5 millions d’individus, soit près de 10 % de la population française de plus de 20 ans, figurent au fichier national automatisé des empreintes génétiques. 75 % d’entre-eux sont présumés innocents, faute d’avoir été condamnés pour ce qui leur a valu d’être fichés, mais y figurent toujours comme « suspects ». En y incluant les personnes indirectement identifiables, cela représente plus du tiers de la population française.
Près de 5 millions d’individus (4 868 879 exactement) figuraient en 2020 au Fichier national automatisé des empreintes génétiques (FNAEG), soit plus de 7 % de la population française, et 9,5 % des plus de 20 ans. À quoi il convient de rajouter 724 797 « traces stockées » prélevées sur des scènes d’infraction ainsi que des cadavres d’inconnus, et qui n’avaient pas encore été reliées à une identité.
Le chiffre figure en annexe d’un appel d’offres publié cet été par le ministère de l’Intérieur. Le marché, estimé à 1 666 666,67 € (HT) sur quatre ans, porte sur la maintenance du système informatique FNAEG-NG (pour « nouvelle génération »). Le précédent avis indiquait qu’en 2016 le fichier stockait les identifiants de 3,42 millions d’individus, plus 378 462 traces non identifiées.
Le nombre de personnes fichées a donc progressé de plus de 42 % en seulement quatre ans. Les traces non identifiées ont dans le même temps, explosé de plus de 91 %. Or, comme le soulignait Slate en 2013, la recherche par parentèle permet d’identifier les parents, frères et soeurs des personnes fichées, et donc cinq fois plus (les familles ayant, en moyenne, deux enfants).
Dans un article intitulé « Vers une remise en cause de la légalité du FNAEG ? », les chercheurs Ousmane Gueye et François Pellegrini (qui a, depuis, été élu vice-président de la CNIL), revenaient en 2017 sur ce qu’ils qualifiaient de « problématique de la recherche en parentèle », autorisée depuis 2016 « aux fins de recherche de personnes pouvant être apparentées en ligne directe » (ascendants et descendants) avec « une trace biologique issue d’une personne inconnue » :
« En supposant qu’en France le nombre moyen d’enfants par femme est d’environ 2,1, qu’il y a à peu près autant d’hommes que de femmes dans la population, et que les deux parents et les enfants de chaque personne sont effectivement connus, on peut considérer que chaque personne possède environ 2,1 descendants directs en moyenne et donc que le coefficient multiplicateur entre le nombre de personnes présentes et celles qu’il est possible d’impliquer directement ou indirectement est de 5,1. »

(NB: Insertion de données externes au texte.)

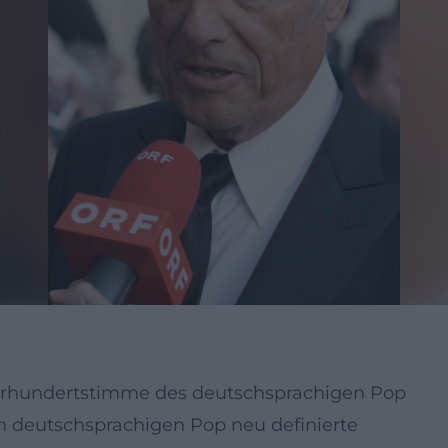
ahrhundertstimme des deutschsprachigen Pop
n deutschsprachigen Pop neu definierte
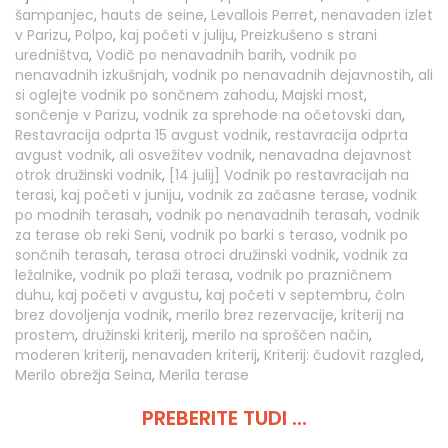
šampanjec
,
hauts de seine
,
Levallois Perret
,
nenavaden izlet
v Parizu
,
Polpo
,
kaj početi v juliju
,
Preizkušeno s strani
uredništva
,
Vodič po nenavadnih barih
,
vodnik po
nenavadnih izkušnjah
,
vodnik po nenavadnih dejavnostih
,
ali
si oglejte vodnik po sončnem zahodu
,
Majski most
,
sončenje v Parizu
,
vodnik za sprehode na očetovski dan
,
Restavracija odprta 15 avgust vodnik
,
restavracija odprta
avgust vodnik
,
ali osvežitev vodnik
,
nenavadna dejavnost
otrok družinski vodnik
,
[14 julij] Vodnik po restavracijah na
terasi
,
kaj početi v juniju
,
vodnik za začasne terase
,
vodnik
po modnih terasah
,
vodnik po nenavadnih terasah
,
vodnik
za terase ob reki Seni
,
vodnik po barki s teraso
,
vodnik po
sončnih terasah
,
terasa otroci družinski vodnik
,
vodnik za
ležalnike
,
vodnik po plaži terasa
,
vodnik po prazničnem
duhu
,
kaj početi v avgustu
,
kaj početi v septembru
,
čoln
brez dovoljenja vodnik
,
merilo brez rezervacije
,
kriterij na
prostem
,
družinski kriterij
,
merilo na sproščen način
,
moderen kriterij
,
nenavaden kriterij
,
Kriterij: čudovit razgled
,
Merilo obrežja Seina
,
Merila terase
PREBERITE TUDI ...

Pour les chercheurs, « la mise en œuvre de la recherche dite “en parentèle” le transforme en fichier des “gens honnêtes” », ce qui modifie profondément les finalités du fichier, « au point de rendre celles-ci incompatibles avec les principes affirmés par la Constitution et la Convention européenne des droits de l’Homme. Une réforme profonde du FNAEG est donc nécessaire », écrivaient-ils.

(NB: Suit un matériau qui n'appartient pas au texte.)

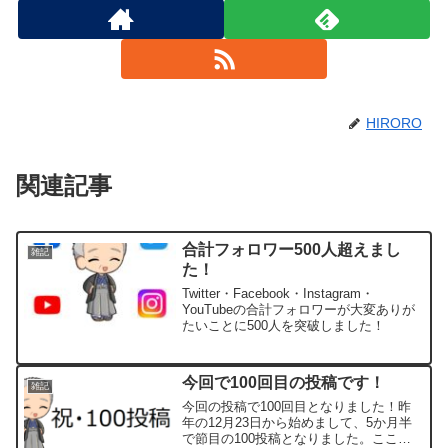
HIRORO
関連記事
合計フォロワー500人超えまし
雑記
た！
Twitter・Facebook・Instagram・
YouTubeの合計フォロワーが大変ありが
たいことに500人を突破しました！
今回で100回目の投稿です！
雑記
今回の投稿で100回目となりました！昨
年の12月23日から始めまして、5か月半
で節目の100投稿となりました。ここま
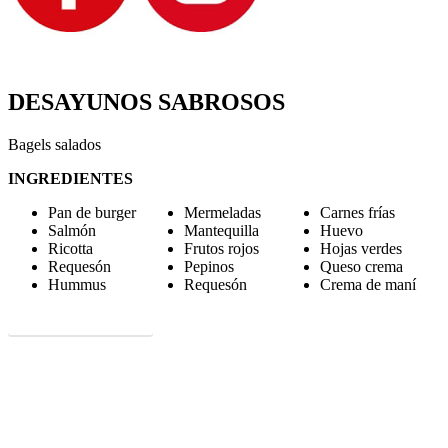
DESAYUNOS SABROSOS
Bagels salados
INGREDIENTES
Pan de burger
Mermeladas
Carnes frías
Salmón
Mantequilla
Huevo
Ricotta
Frutos rojos
Hojas verdes
Requesón
Pepinos
Queso crema
Hummus
Requesón
Crema de maní
VER PRODUCTO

En 2013, le FNAEG répertoriant 2 millions de profils génétiques, Slate avait titré son article « L’ADN d’un Français sur six est fiché ». En 2017, 3,5 millions de personnes y étaient fichées, soit « près de 5 % de la population française », mais « plus de 14 millions de personnes », ou 25 % de la population française, en y ajoutant les parentèles indirectement identifiables.
Le nombre de fichés ayant probablement dépassé les 5 millions en 2021, on peut donc estimer que les identifiants génétiques de plus de 25 millions de personnes, soit plus d’un Français sur trois, figurent désormais, en tout ou partie, dans le fichier.